Welcome to our Newest Faculty Members
LUZ MARTIN DEL CAMPO
Lecturer – Department of Behavioral Sciences
Dr. Luz Evelia Martin del Campo-Hermosillo (she, her, hers) is a first-generation college graduate born in Guadalajara, México, and a scholar in Ecological Anthropology and Gender Studies. Her gender analysis framework examines from 1991 to the present, the anthropogenic influences impacting tropical protected areas, conservation, sustainable development, land use, and landscape change in the Lacandón Rainforest located in the Montes Azules Biosphere Reserve in Chiapas, México.

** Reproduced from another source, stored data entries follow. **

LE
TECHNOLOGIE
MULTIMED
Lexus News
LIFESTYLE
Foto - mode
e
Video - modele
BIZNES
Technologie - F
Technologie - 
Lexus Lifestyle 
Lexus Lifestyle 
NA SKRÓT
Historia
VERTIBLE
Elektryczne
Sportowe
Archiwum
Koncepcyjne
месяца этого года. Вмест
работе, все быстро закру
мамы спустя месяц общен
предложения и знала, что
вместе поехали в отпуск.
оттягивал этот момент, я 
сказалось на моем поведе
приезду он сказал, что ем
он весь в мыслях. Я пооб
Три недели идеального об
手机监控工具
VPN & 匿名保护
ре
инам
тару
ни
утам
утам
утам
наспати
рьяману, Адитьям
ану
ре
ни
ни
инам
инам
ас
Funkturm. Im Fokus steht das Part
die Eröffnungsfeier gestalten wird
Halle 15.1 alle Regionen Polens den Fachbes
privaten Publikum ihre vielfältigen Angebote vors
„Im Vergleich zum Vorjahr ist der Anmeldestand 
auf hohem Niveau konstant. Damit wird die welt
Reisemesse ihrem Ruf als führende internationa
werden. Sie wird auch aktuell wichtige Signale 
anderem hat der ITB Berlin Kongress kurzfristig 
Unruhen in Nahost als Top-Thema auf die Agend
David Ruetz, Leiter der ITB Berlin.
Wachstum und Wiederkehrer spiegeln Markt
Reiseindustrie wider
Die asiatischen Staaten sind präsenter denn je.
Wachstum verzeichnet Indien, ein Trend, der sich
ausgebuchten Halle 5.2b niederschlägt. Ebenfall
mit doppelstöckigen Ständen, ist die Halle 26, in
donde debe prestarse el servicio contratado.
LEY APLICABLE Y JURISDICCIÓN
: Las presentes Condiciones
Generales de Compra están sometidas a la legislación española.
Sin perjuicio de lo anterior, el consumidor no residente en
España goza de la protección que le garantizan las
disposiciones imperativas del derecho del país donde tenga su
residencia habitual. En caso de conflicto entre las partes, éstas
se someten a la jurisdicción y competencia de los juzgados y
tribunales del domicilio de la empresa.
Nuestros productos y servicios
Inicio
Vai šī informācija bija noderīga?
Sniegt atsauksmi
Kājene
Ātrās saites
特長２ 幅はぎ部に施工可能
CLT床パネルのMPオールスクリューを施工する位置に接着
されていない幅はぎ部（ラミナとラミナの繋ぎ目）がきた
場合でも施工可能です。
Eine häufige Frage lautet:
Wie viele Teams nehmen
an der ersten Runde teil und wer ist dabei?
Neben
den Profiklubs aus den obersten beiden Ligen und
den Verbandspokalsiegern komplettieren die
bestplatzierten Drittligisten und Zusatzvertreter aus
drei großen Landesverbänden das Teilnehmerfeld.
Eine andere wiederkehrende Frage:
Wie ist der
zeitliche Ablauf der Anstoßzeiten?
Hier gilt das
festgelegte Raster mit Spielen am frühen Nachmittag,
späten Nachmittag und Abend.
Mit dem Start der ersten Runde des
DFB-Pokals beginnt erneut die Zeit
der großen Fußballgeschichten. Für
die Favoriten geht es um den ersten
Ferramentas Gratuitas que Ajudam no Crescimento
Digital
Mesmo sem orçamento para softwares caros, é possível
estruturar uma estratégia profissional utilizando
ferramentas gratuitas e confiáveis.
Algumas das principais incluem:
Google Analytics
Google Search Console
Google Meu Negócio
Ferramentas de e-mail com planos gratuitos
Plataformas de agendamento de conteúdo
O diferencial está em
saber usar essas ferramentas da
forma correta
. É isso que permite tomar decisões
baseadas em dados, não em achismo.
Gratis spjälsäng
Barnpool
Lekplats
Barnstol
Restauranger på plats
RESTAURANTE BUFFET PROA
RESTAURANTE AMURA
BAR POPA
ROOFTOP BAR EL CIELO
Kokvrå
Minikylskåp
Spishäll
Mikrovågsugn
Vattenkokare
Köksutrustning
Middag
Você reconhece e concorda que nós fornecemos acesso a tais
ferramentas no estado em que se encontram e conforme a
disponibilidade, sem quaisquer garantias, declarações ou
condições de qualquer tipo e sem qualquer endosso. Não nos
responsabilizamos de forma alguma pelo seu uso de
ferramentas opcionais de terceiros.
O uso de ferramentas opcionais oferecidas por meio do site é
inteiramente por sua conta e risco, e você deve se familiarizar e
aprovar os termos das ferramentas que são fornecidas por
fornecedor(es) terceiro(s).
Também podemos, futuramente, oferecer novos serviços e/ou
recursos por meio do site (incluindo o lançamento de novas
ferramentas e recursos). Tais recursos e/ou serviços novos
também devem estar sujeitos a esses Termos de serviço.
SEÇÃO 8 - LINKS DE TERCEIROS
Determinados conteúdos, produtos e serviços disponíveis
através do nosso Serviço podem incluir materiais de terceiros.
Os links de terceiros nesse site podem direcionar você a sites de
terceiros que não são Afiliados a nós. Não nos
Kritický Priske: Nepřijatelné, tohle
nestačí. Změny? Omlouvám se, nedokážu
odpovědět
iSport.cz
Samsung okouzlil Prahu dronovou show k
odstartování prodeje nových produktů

She earned her B.A. degree in Political Science, and M.A. degree in Applied Urban Anthropology at The City College of New York-CUNY, and her Ph.D. at the University of Florida, Gainesville (as a single parent) where she was an Alumni-Land Use and Environmental Change Institute (LUECI) Fellow. Her research in both the Amazon Rainforest in Brazil and Lacandón Rainforest in México was supported by LUECI, the National Science Foundation Integrative Graduate Education and Research Traineeship (IGERT) “Working Forest in the Tropics,” program, and the National Science Foundation “Ecology in an Era of Globalization,” research and travel awards. She is also a past Tenenbaum Leadership Initiative Fellow at the Milano New School for Management and Urban Policy in New York City. Her most recent scholarly presentation took place in August 2022, at St. John's College - Oxford University. The paper was entitled, "Mapping the Commodification of Tourism, Rainforest Conversion, and Lacandón Maya Self-Identity Resulting in Evolving Biodiversity Indicators.” Previously, she presented this body of work during the Anthropology, Weather and Climate Change Conference, held at the British Museum, and sponsored by its Department of Africa, Oceana, and the Americas, in conjunction with the Royal Anthropological Institute of Great Britain and Ireland.